**What is needed:**
Starting at the line with "Στέφανος Τσιτσόπουλος" and going on through the line with "Γιώργος Ζαρζώνης", reproduce each line in the records below exactly and nothing more.

**Data records:**
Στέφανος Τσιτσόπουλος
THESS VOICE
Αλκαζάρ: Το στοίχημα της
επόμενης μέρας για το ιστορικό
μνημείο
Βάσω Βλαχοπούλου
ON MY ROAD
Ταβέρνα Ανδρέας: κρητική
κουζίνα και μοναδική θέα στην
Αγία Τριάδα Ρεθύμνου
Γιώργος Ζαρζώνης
---
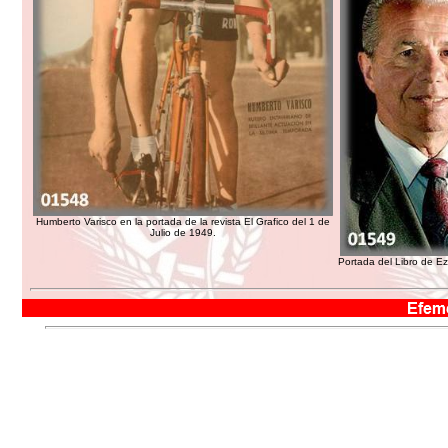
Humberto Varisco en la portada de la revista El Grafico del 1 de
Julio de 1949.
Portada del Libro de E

**Task output:**
Στέφανος Τσιτσόπουλος
THESS VOICE
Αλκαζάρ: Το στοίχημα της
επόμενης μέρας για το ιστορικό
μνημείο
Βάσω Βλαχοπούλου
ON MY ROAD
Ταβέρνα Ανδρέας: κρητική
κουζίνα και μοναδική θέα στην
Αγία Τριάδα Ρεθύμνου
Γιώργος Ζαρζώνης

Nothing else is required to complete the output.